While these two colonial nations were political and economic rivals, when it came to preserving money matters and maintaining a hold on international trade, they were ready to come to terms to pursue “human trade”. The victims of this trade allowed themselves to be seduced by the false promises of recruiting agents in order to escape bad weather and its corollary, famine, but also misery, epidemics and the oppression of the caste system. In particular, they were attracted by the dream of returning home wealthy.
How did they finally manage to put down roots in such a foreign environment after their painful uprooting? After crossing several oceans, enduring physical suffering, but above all living with the trauma of the absolute prohibition for any Hindu to cross the kala pani, was there any other way out of their terrible fate but to try to adapt?
How could and would they settle?
Men had no other choice but to work in the fields, and there was no hope of any social mobility; women were confined to working for the “Bekes” in the kitchens and outbuildings and seen as objects of sexual desire. Nevertheless, some traditions endured and gradually adapted to the human and natural environment; some others died out, but progressively memory and intra-community exchanges have been worked out and have built up a mythical past.
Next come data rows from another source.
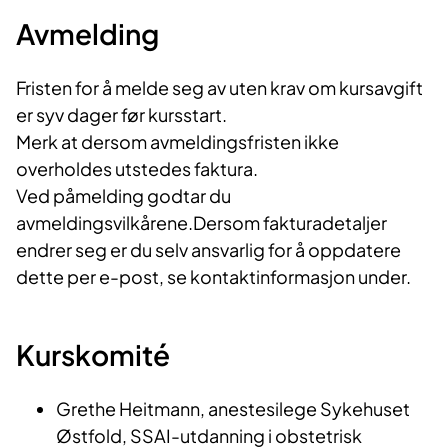
Avmelding
Fristen for å melde seg av uten krav om kursavgift
er syv dager før kursstart.
Merk at dersom avmeldingsfristen ikke
overholdes utstedes faktura.
Ved påmelding godtar du
avmeldingsvilkårene.Dersom fakturadetaljer
endrer seg er du selv ansvarlig for å oppdatere
dette per e-post, se kontaktinformasjon under.
Kurskomité
Grethe Heitmann, anestesilege Sykehuset
Østfold, SSAI-utdanning i obstetrisk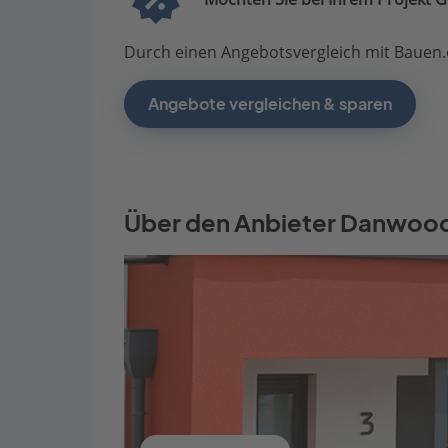
Durch einen Angebotsvergleich mit Bauen.d
Angebote vergleichen & sparen
Über den Anbieter Danwoo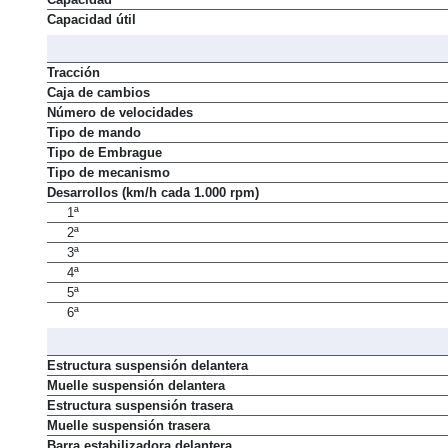
Capacidad útil
Tracción
Caja de cambios
Número de velocidades
Tipo de mando
Tipo de Embrague
Tipo de mecanismo
Desarrollos (km/h cada 1.000 rpm)
1ª
2ª
3ª
4ª
5ª
6ª
Estructura suspensión delantera
Muelle suspensión delantera
Estructura suspensión trasera
Muelle suspensión trasera
Barra estabilizadora delantera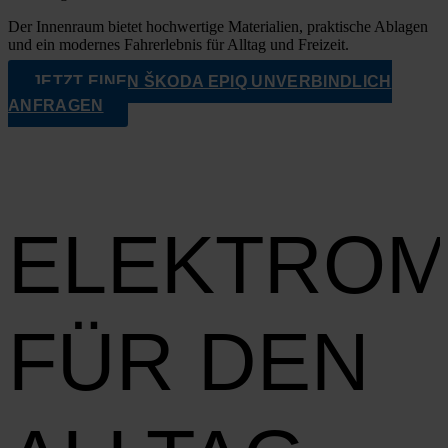
Der Innen­raum bie­tet hoch­wer­ti­ge Mate­ria­li­en, prak­ti­sche Abla­gen
und ein moder­nes Fahr­erleb­nis für All­tag und Frei­zeit.
JETZT EINEN ŠKO­DA EPIQ UNVER­BIND­LICH
ANFRA­GEN
ELEKTROM
FÜR DEN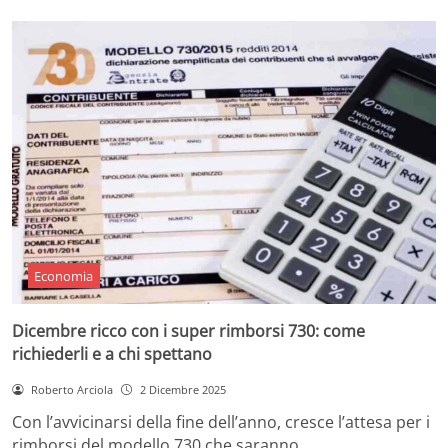
Economia
Dicembre ricco con i super rimborsi 730: come
richiederli e a chi spettano
Roberto Arciola
2 Dicembre 2025
Con l’avvicinarsi della fine dell’anno, cresce l’attesa per i
rimborsi del modello 730 che saranno…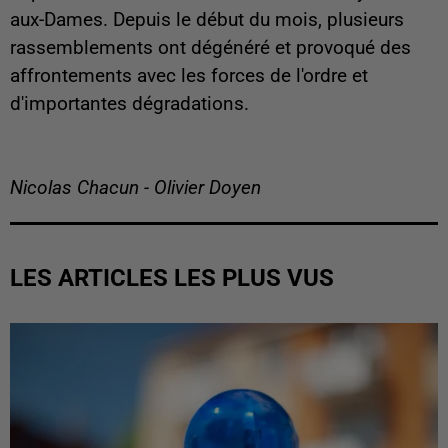
aux-Dames. Depuis le début du mois, plusieurs
rassemblements ont dégénéré et provoqué des
affrontements avec les forces de l'ordre et
d'importantes dégradations.
Nicolas Chacun - Olivier Doyen
LES ARTICLES LES PLUS VUS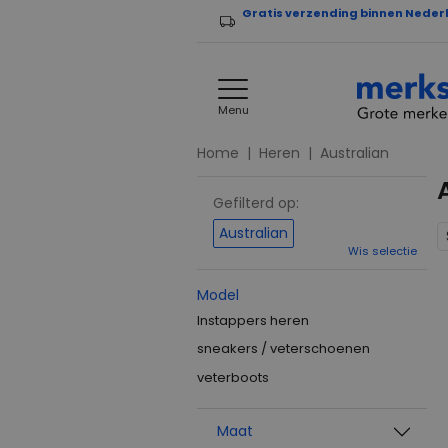
Gratis verzending binnen Neder
Menu
Home
Heren
Australian
Gefilterd op:
Australian
Wis selectie
Model
Instappers heren
sneakers / veterschoenen
veterboots
Maat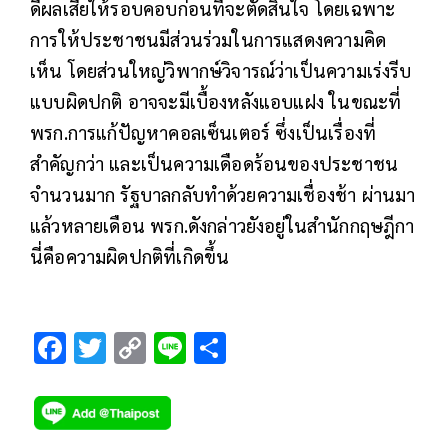
ดีผลเสียให้รอบคอบก่อนที่จะตัดสินใจ โดยเฉพาะ
การให้ประชาชนมีส่วนร่วมในการแสดงความคิด
เห็น โดยส่วนใหญ่วิพากษ์วิจารณ์ว่าเป็นความเร่งรีบ
แบบผิดปกติ อาจจะมีเบื้องหลังแอบแฝง ในขณะที่
พรก.การแก้ปัญหาคอลเซ็นเตอร์ ซึ่งเป็นเรื่องที่
สำคัญกว่า และเป็นความเดือดร้อนของประชาชน
จำนวนมาก รัฐบาลกลับทำด้วยความเชื่องช้า ผ่านมา
แล้วหลายเดือน พรก.ดังกล่าวยังอยู่ในสำนักกฤษฎีกา
นี่คือความผิดปกติที่เกิดขึ้น
F
T
C
Li
S
ac
wi
o
n
h
e
tt
p
e
ar
b
er
y
e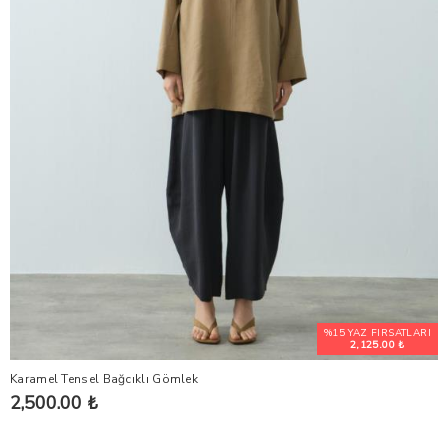
%15 YAZ FIRSATLARI
2,125.00 ₺
Karamel Tensel Bağcıklı Gömlek
2,500.00 ₺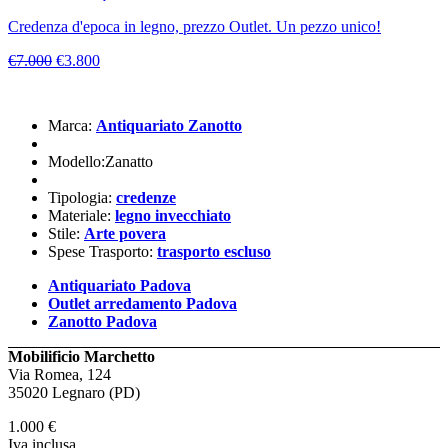
Credenza d'epoca in legno, prezzo Outlet. Un pezzo unico!
€7.000
€3.800
Marca:
Antiquariato Zanotto
Modello:Zanatto
Tipologia:
credenze
Materiale:
legno invecchiato
Stile:
Arte povera
Spese Trasporto:
trasporto escluso
Antiquariato Padova
Outlet arredamento Padova
Zanotto Padova
Mobilificio Marchetto
Via Romea, 124
35020 Legnaro (PD)
1.000
€
Iva inclusa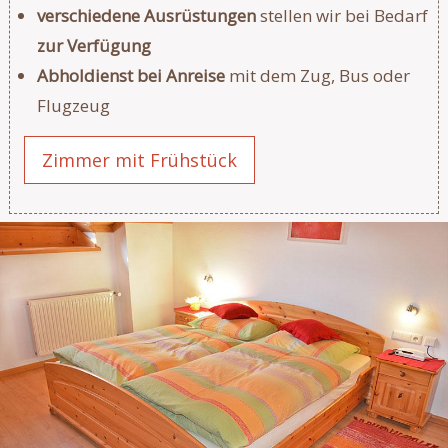
verschiedene Ausrüstungen
stellen wir bei Bedarf
zur Verfügung
Abholdienst bei Anreise
mit dem Zug, Bus oder
Flugzeug
Zimmer mit Frühstück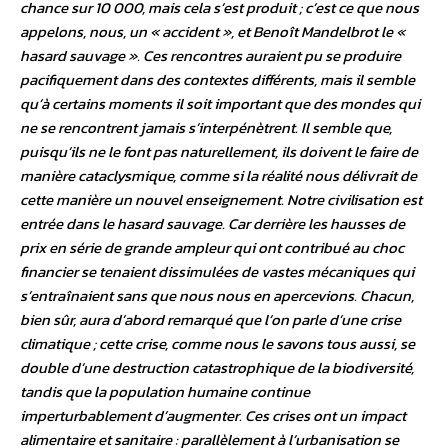
chance sur 10 000, mais cela s’est produit ; c’est ce que nous
appelons, nous, un « accident », et Benoît Mandelbrot le «
hasard sauvage ». Ces rencontres auraient pu se produire
pacifiquement dans des contextes différents, mais il semble
qu’à certains moments il soit important que des mondes qui
ne se rencontrent jamais s’interpénètrent. Il semble que,
puisqu’ils ne le font pas naturellement, ils doivent le faire de
manière cataclysmique, comme si la réalité nous délivrait de
cette manière un nouvel enseignement. Notre civilisation est
entrée dans le hasard sauvage. Car derrière les hausses de
prix en série de grande ampleur qui ont contribué au choc
financier se tenaient dissimulées de vastes mécaniques qui
s’entraînaient sans que nous nous en apercevions. Chacun,
bien sûr, aura d’abord remarqué que l’on parle d’une crise
climatique ; cette crise, comme nous le savons tous aussi, se
double d’une destruction catastrophique de la biodiversité,
tandis que la population humaine continue
imperturbablement d’augmenter. Ces crises ont un impact
alimentaire et sanitaire : parallèlement à l’urbanisation se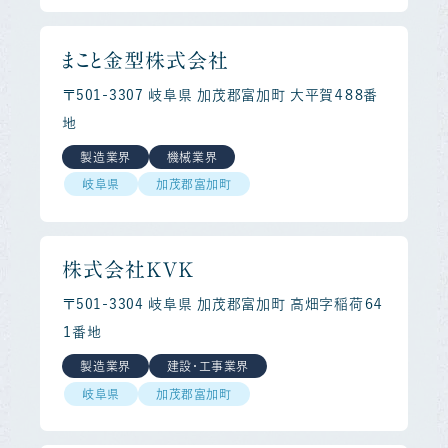
まこと金型株式会社
〒501-3307 岐阜県 加茂郡富加町 大平賀４８８番
地
製造業界
機械業界
岐阜県
加茂郡富加町
株式会社ＫＶＫ
〒501-3304 岐阜県 加茂郡富加町 高畑字稲荷６４
１番地
製造業界
建設・工事業界
岐阜県
加茂郡富加町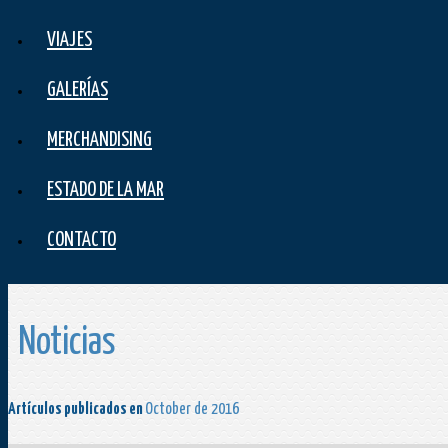
VIAJES
GALERÍAS
MERCHANDISING
ESTADO DE LA MAR
CONTACTO
Noticias
Artículos publicados en
October de 2016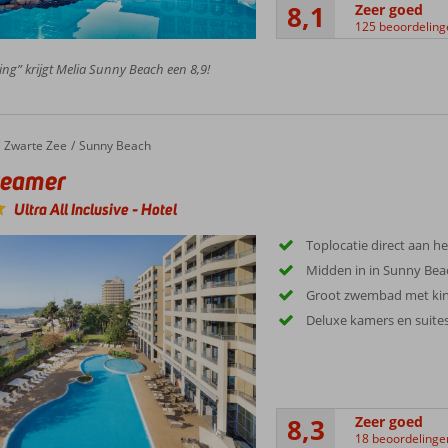
8,1
Zeer goed
125 beoordeling
ing” krijgt Melia Sunny Beach een 8,9!
Zwarte Zee
Sunny Beach
reamer
Ultra All Inclusive
-
Hotel
Toplocatie direct aan h
Midden in in Sunny Bea
Groot zwembad met kin
Deluxe kamers en suites
8,3
Zeer goed
18 beoordelinge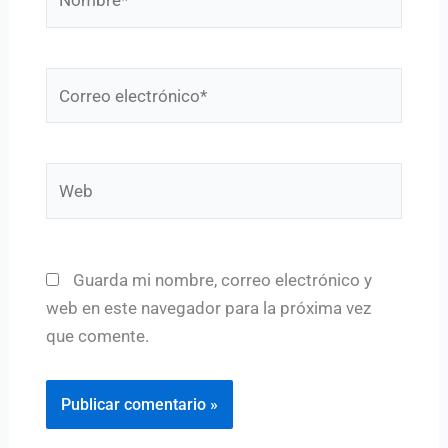
Correo
electrónico*
Web
Guarda mi nombre, correo electrónico y
web en este navegador para la próxima vez
que comente.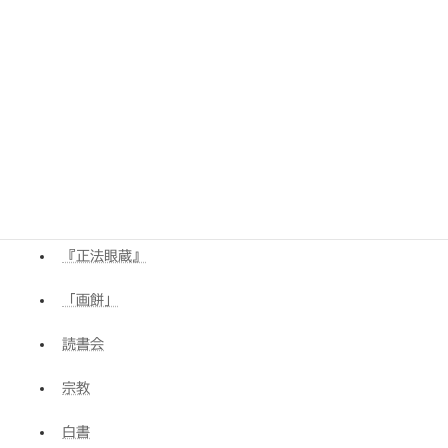
ユージン・ジェンドリン
道元
ゲシュタルト
実存哲学
ポーラ・バトム
『正法眼蔵』
「画餅」
読書会
宗教
白書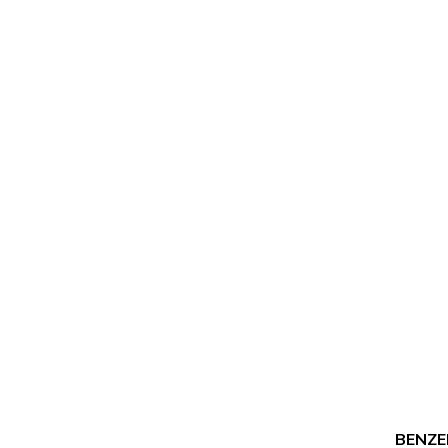
BENZE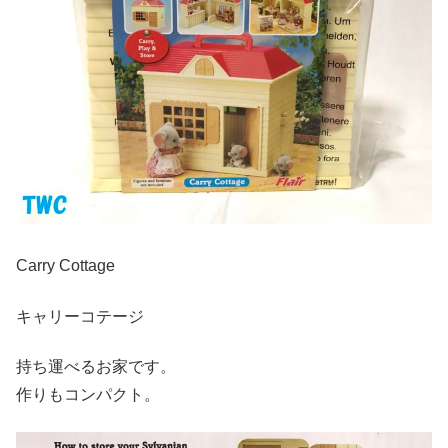
Carry Cottage
キャリーコテージ
持ち運べるお家です。
作りもコンパクト。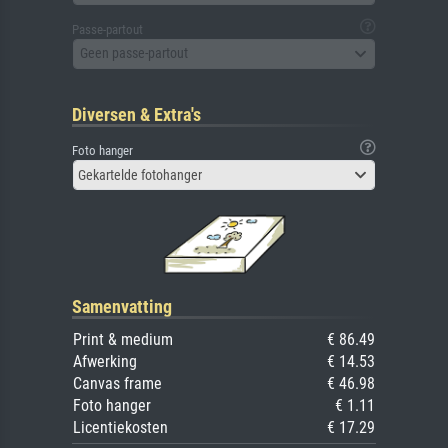
Passe-partout
Geen passe-partout
Diversen & Extra's
Foto hanger
Gekartelde fotohanger
Samenvatting
Print & medium
€ 86.49
Afwerking
€ 14.53
Canvas frame
€ 46.98
Foto hanger
€ 1.11
Licentiekosten
€ 17.29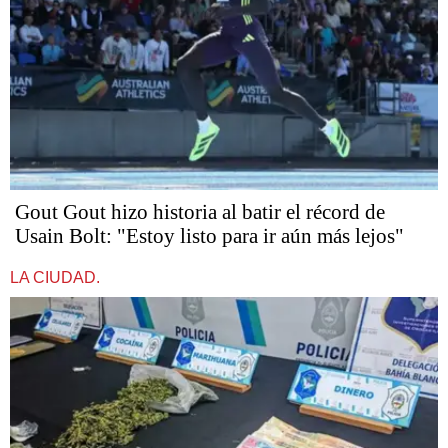
Gout Gout hizo historia al batir el récord de
Usain Bolt: "Estoy listo para ir aún más lejos"
LA CIUDAD.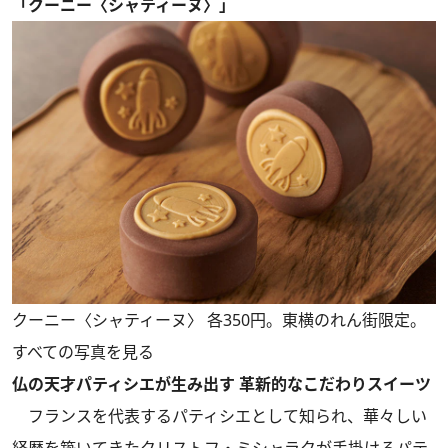
「クーニー〈シャティーヌ〉」
クーニー〈シャティーヌ〉 各350円。東横のれん街限定。
すべての写真を見る
仏の天才パティシエが生み出す 革新的なこだわりスイーツ
フランスを代表するパティシエとして知られ、華々しい
経歴を築いてきたクリストフ・ミシャラクが手掛けるパテ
The uprooting was not final since it produced new offshoots in the Caribbean.
This symposium will focus on the social, cultural, literary and linguistic manifestations of this phenomenon.
Papers may include:
- the social evolutions of Indian workers since their arrival and their role in contemporary society,
- inter-community conflicts and other social issues,
- culture in general: religion and its local reinvention, all artistic forms (music, painting, performing arts, etc.)
- literature: all literary genres in vehicular languages in the Caribbean, the question of their diversity and of the perpetuation and transmission of the past – what past?
- linguistics: the question of the language(s) of expression and the role of translation in the dissemination of this new specific culture.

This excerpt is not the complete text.